[What is expected] Go to the line containing "Unsere Flotte besteht" and return it and each line after it exactly, through the end of the data below, and nothing more.

[Information shown]
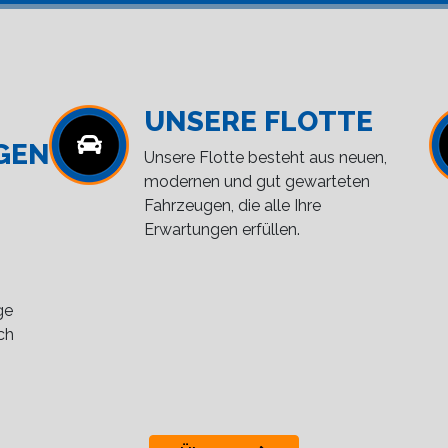
UNSERE FLOTTE
GEN
Unsere Flotte besteht aus neuen,
modernen und gut gewarteten
Fahrzeugen, die alle Ihre
Erwartungen erfüllen.
ge
ch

[Solved problem]
Unsere Flotte besteht aus neuen,
modernen und gut gewarteten
Fahrzeugen, die alle Ihre
Erwartungen erfüllen.
ge
ch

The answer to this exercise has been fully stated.